In June, the volume of government securities trading on the Kazakhstan Stock Exchange (KASE) amounted to 777.4 billion tenge. Compared to May, the figure decreased by 8.5%, but market participant activity remained high. The average daily trading volume reached 35.3 billion tenge, with an average of 26 transactions per day.
Through the primary market, the Ministry of Finance and local executive bodies attracted 578.7 billion tenge in new financing.
The largest placement in June was the issue of 12-year government bonds by the Ministry of Finance worth 116.3 billion tenge. Investor interest remained high – for some issues, demand exceeded supply by four to six times.
Secondary market statistics show that large financial institutions remain the main trading participants. Banks accounted for 59.9% of total turnover. Pension funds, insurance companies, and other institutional investors provided another 15.9%. The share of other legal entities was 22.4%, broker-dealer organizations – 1%, and individuals – only 0.6%.
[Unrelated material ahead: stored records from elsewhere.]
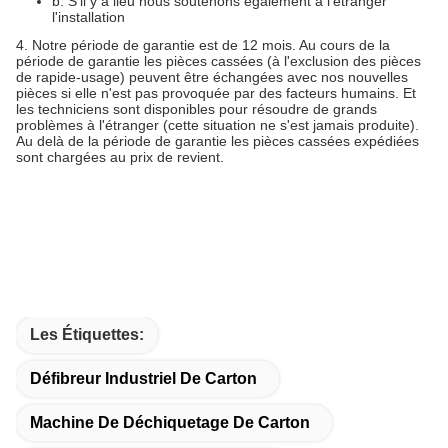
b.
S'il y a lieu nous soutenons également à l'étranger
l'installation
4.
Notre période de garantie est de 12 mois. Au cours de la
période de garantie les pièces cassées (à l'exclusion des pièces
de rapide-usage) peuvent être échangées avec nos nouvelles
pièces si elle n'est pas provoquée par des facteurs humains. Et
les techniciens sont disponibles pour résoudre de grands
problèmes à l'étranger (cette situation ne s'est jamais produite).
Au delà de la période de garantie les pièces cassées expédiées
sont chargées au prix de revient.
Les Étiquettes:
Défibreur Industriel De Carton
Machine De Déchiquetage De Carton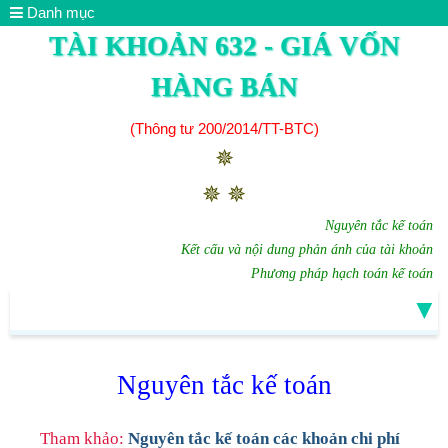
Danh mục
TÀI KHOẢN 632 - GIÁ VỐN
HÀNG BÁN
(Thông tư 200/2014/TT-BTC)
✵
✵ ✵
Nguyên tắc kế toán
Kết cấu và nội dung phản ánh của tài khoản
Phương pháp hạch toán kế toán
▼
Nguyên tắc kế toán
Tham khảo:
Nguyên tắc kế toán các khoản chi phí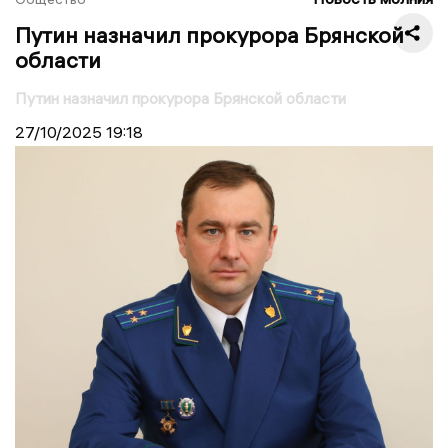
Путин назначил прокурора Брянской
области
Путин назначил прокурора Брянской области
27/10/2025
19:18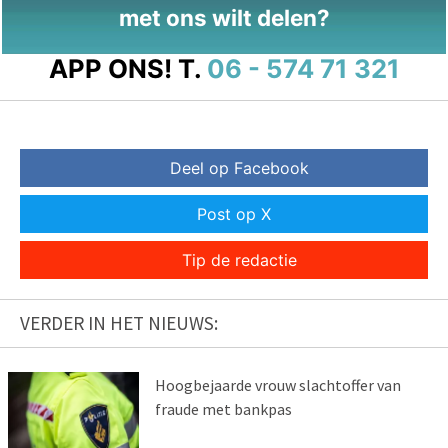
met ons wilt delen?
APP ONS!
T.
06 - 574 71 321
Deel op Facebook
Post op X
Tip de redactie
VERDER IN HET NIEUWS:
Hoogbejaarde vrouw slachtoffer van
fraude met bankpas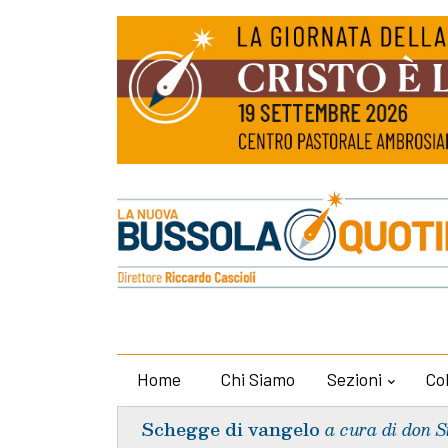
Home
Chi Siamo
Sezioni
Co
Schegge di vangelo
a cura di don S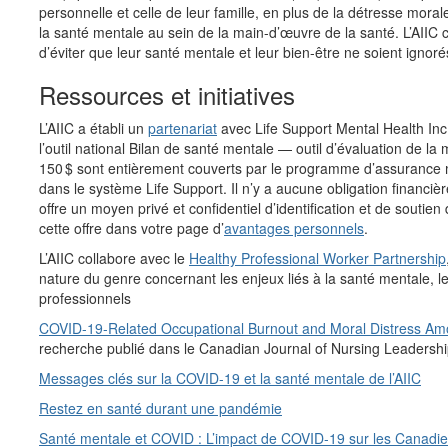
personnelle et celle de leur famille, en plus de la détresse mora
la santé mentale au sein de la main-d’œuvre de la santé. L’AIIC co
d’éviter que leur santé mentale et leur bien-être ne soient ignoré
Ressources et initiatives
L’AIIC a établi un
partenariat
avec Life Support Mental
Health
Inc
l’outil national Bilan de santé mentale — outil d’évaluation de l
150 $ sont entièrement couverts par le programme d’assurance m
dans le système Life Support. Il n’y a aucune obligation financièr
offre un moyen privé et confidentiel d’identification et de sout
cette offre dans votre page d’
avantages personnels
.
L’AIIC collabore avec le
Healthy Professional Worker Partnership
nature du genre concernant les enjeux liés à la santé mentale, le
professionnels
COVID-19-Related Occupational Burnout and Moral Distress Am
recherche publié dans le Canadian Journal of Nursing Leadersh
Messages clés sur la COVID-19 et la santé mentale de l’AIIC
Restez en santé durant une pandémie
Santé mentale et COVID : L’impact de COVID-19 sur les Canadi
Foreign investors accounted for 16.1% of secondary market turnover. For comparison, a month earlier this figure was 25.3%.
The main trend in June was the decline in government bond yields.
According to KASE data, the yield on short-term securities with a maturity of up to one year fell to 17.04%. For bonds with a maturity of one to five years, the figure was 15.85%, and for long-term issues – 14.79%.
For example, in the first half of June, 12-year Ministry of Finance bonds were placed at 14.97%, while in the second half of the month the yield dropped to 14.47%. The yield on an issue with a maturity of 7.7 years, placed on June 23, was 14.25%.
At the same time, for some short-term issues, investors still expected to receive about 17% per annum.
In addition, in June, the government placed floating-rate bonds linked to the TONIA indicator. Through such instruments, over 120 billion tenge was raised.
June was the first full month after the National Bank cut the base rate from 18% to 17%. The government bond market has already begun to factor in this decision, as evidenced by the decline in yields on medium- and long-term issues.
However, as economist Sultanov notes, this does not mean an immediate reduction in the cost of loans and mortgages. Banks will need time to review the cost of raising resources and adjust the terms of their products. However, the dynamics of the government bond market show that the largest banks, pension funds, and investment companies are already beginning to price in expectations of lower money costs. If this trend continues, it could eventually affect both deposit yields and rates on new loans.
Earlier, experts from the brokerage company BCC Invest stated in their economic review that it is more profitable for Kazakhstanis to invest savings in bonds rather than keep them in deposits.